Zuurstof en kooldioxide
Veel experimenten hebben bevestigd dat plantenwortels zuurstof in de bodem nodig hebben. Hun normale ontwikkeling is alleen mogelijk in aanwezigheid van lucht. Als er niet genoeg zuurstof in de grond is, beginnen de planten langzamer te groeien en soms zelfs af te sterven. Deze edafische factor is ook van belang voor het bestaan van bodemmicro-organismen. Hun vitale activiteit vindt alleen plaats als er zuurstof in de bodem is. Anders ontwikkelen zich anaërobe omstandigheden in de omgeving, die leiden tot verzuring van de bodem.
Zo kunnen planten en micro-organismen lijden onder zowel de aanwezigheid van schadelijke chemische verbindingen in de bodem als het gebrek aan zuurstof daarin. Volgens de samenstelling is de lucht die de wortels van planten voeden, arm aan zuurstof en rijk aan koolstofdioxide. Het bevat ook waterdamp en in sommige gebieden - bijvoorbeeld in drassige bodems - zijn ook gassen zoals ammoniak, waterstofsulfide, methaan en waterstoffosfide aanwezig. Ze worden gevormd als resultaat van anaërobe processen die gepaard gaan met de ontbinding van dood organisch weefsel.
Water
Een even belangrijke edafische factor is het watergeh alte in de bodem. Allereerst is het belangrijk voor planten. Zoutverbindingen lossen op met water en komen meer beschikbaar voor planten. De meeste soorten planten worden negatief beïnvloed door droogte, wanneer het oppervlak uitdroogt. Deze edafische omgevingsfactor is niet minder belangrijk voormicro-organismen waarvan de vitale activiteit alleen plaatsvindt bij voldoende vocht.

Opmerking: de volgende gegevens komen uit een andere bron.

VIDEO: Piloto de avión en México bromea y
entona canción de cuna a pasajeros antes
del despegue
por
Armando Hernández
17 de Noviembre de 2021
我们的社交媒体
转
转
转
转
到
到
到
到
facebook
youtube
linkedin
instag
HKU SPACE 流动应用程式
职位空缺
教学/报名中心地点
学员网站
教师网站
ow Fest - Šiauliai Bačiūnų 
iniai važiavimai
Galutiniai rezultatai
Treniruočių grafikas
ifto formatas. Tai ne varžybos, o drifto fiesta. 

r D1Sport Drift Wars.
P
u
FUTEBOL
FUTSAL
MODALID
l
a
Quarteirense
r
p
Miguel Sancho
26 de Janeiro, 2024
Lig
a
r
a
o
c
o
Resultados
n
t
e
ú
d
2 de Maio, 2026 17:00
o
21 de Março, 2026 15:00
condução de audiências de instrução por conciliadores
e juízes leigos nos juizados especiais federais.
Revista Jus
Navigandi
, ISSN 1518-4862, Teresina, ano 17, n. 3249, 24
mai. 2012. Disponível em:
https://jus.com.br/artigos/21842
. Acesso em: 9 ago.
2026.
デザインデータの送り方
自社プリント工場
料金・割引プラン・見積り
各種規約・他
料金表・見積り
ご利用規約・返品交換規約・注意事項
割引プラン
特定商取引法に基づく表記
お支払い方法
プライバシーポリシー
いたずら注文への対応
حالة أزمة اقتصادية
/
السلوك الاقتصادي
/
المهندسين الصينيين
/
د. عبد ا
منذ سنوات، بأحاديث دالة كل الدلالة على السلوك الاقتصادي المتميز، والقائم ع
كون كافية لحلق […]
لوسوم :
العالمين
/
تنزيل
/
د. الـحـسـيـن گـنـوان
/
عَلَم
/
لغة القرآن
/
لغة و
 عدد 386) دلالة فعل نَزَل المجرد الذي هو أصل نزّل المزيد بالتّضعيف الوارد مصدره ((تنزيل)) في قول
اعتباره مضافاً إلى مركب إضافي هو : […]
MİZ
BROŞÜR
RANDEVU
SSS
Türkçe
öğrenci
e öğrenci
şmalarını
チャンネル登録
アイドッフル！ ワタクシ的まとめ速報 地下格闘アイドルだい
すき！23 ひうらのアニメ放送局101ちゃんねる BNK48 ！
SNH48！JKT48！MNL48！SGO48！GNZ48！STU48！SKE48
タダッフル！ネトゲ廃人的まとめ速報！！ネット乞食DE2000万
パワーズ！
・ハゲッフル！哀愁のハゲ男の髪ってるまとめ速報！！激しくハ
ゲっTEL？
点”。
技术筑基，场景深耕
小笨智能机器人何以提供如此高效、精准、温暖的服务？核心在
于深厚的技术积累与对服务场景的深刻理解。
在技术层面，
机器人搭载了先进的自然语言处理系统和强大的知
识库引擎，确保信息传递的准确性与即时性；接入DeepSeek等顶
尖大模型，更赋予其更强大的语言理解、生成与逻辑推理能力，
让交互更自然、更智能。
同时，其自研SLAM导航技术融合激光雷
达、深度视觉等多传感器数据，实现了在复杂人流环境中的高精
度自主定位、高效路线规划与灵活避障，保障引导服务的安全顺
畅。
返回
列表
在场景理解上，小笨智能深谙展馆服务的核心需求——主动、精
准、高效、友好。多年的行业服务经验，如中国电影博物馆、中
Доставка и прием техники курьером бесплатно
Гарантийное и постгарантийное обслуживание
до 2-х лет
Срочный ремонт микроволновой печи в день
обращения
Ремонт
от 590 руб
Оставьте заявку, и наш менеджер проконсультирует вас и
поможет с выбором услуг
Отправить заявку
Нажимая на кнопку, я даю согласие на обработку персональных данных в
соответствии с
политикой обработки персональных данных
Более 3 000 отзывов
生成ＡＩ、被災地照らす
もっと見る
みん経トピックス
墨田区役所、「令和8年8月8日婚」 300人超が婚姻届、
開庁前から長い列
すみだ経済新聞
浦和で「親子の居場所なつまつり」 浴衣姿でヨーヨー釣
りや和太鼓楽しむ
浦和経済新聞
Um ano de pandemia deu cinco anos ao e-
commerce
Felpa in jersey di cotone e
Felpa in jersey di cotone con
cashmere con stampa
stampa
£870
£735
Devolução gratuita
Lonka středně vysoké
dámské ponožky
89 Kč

Met het blote oog kun je zien hoe verschillend de vegetatie is op droge en waterrijke grond. De fauna is ook gevoelig voor deze factor - dieren tolereren in de regel geen te droge grond. Regenwormen en termieten voorzien hun kolonies bijvoorbeeld soms door diepe gangen onder de grond te graven. Aan de andere kant, als er te veel water is, sterven de larven in grote aantallen.